Data extracted from a collection
□ □ □
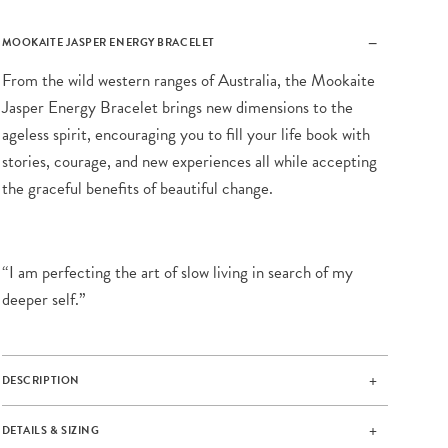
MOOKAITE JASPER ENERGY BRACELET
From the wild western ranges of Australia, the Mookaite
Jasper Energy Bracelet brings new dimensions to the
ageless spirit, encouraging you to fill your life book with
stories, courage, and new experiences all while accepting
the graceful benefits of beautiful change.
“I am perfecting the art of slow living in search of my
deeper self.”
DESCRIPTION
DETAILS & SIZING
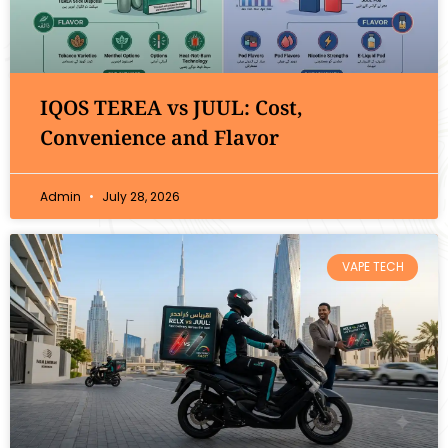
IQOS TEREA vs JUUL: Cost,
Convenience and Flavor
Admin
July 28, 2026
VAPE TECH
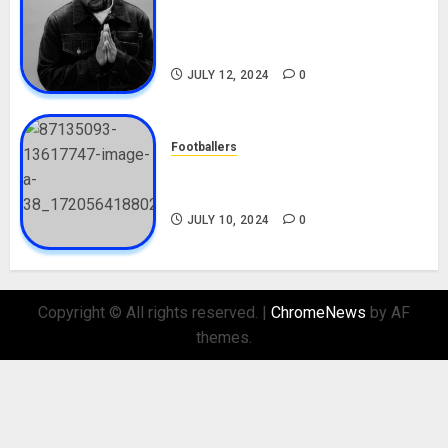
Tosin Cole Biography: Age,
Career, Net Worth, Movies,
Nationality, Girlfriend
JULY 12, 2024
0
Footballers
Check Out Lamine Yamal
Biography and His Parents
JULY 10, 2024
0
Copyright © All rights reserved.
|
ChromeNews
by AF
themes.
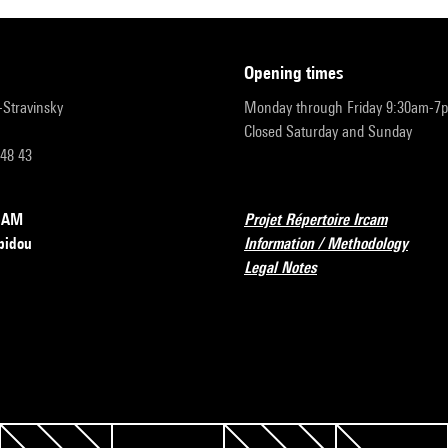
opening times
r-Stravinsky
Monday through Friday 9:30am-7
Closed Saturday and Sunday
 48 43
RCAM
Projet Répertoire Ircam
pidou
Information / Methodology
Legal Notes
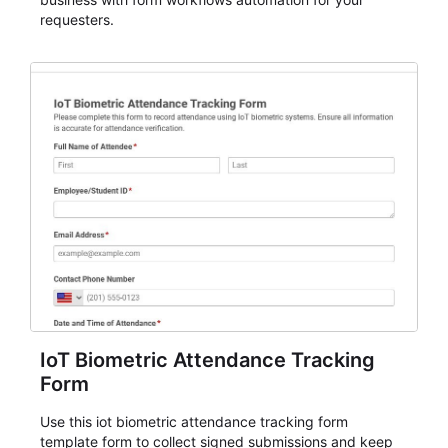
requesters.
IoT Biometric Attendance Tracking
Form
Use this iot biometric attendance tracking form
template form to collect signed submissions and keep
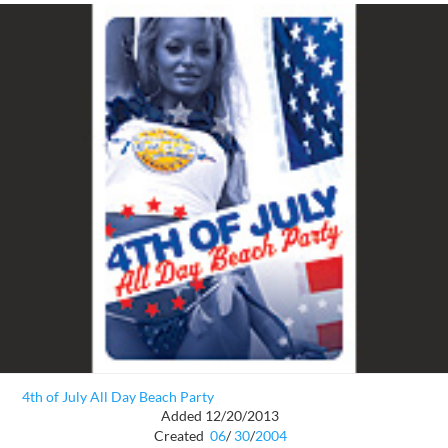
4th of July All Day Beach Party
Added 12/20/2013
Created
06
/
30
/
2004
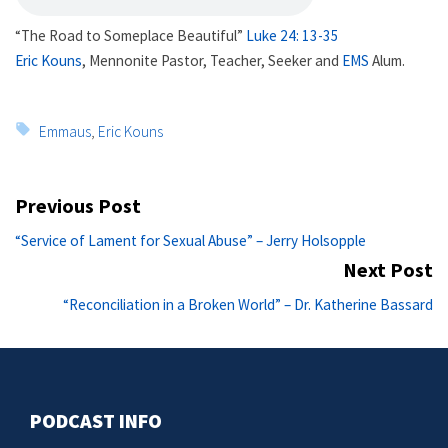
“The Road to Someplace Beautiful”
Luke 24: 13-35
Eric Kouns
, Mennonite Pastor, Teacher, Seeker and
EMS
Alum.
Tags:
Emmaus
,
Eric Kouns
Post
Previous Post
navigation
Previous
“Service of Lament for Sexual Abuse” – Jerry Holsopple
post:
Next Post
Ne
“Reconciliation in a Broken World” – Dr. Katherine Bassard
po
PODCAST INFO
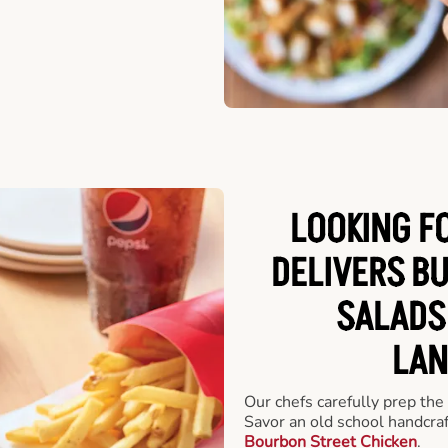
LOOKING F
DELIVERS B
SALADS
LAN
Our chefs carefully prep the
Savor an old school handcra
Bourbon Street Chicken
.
□ □ □
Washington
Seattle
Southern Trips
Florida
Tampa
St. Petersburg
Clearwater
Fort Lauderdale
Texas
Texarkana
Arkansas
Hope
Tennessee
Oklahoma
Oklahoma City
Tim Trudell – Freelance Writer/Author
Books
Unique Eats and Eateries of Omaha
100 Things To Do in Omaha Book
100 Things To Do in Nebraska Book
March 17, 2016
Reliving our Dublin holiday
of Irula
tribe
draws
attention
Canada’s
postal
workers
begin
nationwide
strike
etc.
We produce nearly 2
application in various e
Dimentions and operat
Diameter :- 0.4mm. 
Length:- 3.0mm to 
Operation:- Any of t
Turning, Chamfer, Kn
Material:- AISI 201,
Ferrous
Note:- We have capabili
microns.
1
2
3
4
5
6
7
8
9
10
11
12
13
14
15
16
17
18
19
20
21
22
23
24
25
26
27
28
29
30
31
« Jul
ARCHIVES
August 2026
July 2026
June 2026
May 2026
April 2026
□ □ □
Where in the records does the string "Omaha" appear? Copy every line that has it.

RESULT BELOW =
Unique Eats and Eateries of Omaha
100 Things To Do in Omaha Book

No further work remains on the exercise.